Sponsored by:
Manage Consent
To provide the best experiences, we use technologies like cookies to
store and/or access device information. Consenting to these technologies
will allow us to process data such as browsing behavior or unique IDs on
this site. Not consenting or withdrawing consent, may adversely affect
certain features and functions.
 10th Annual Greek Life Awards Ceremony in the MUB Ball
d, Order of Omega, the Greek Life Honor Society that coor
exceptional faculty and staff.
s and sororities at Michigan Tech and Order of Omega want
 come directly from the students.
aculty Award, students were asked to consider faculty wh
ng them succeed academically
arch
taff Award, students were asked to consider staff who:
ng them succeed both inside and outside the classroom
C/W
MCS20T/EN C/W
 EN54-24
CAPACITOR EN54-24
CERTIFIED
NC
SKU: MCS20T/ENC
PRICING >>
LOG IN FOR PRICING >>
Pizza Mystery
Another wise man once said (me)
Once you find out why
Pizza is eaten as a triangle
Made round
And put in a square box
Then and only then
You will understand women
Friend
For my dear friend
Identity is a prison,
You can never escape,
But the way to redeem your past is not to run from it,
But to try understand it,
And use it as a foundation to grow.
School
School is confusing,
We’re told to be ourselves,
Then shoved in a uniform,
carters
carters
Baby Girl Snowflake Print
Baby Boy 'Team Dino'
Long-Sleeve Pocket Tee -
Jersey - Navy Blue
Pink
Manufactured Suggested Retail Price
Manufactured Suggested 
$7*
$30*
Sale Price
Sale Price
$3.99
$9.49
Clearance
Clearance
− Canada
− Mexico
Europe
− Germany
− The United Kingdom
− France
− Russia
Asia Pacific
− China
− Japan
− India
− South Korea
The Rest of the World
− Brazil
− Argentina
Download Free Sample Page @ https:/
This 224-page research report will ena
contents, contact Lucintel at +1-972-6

[What is required]:
In the entries above, find the line with "certain features and functions." and the line with "come directly from the students.", then restate word for word both of them and every line between, with nothing more.

[Answer to the exercise]:
certain features and functions.
 10th Annual Greek Life Awards Ceremony in the MUB Ball
d, Order of Omega, the Greek Life Honor Society that coor
exceptional faculty and staff.
s and sororities at Michigan Tech and Order of Omega want
 come directly from the students.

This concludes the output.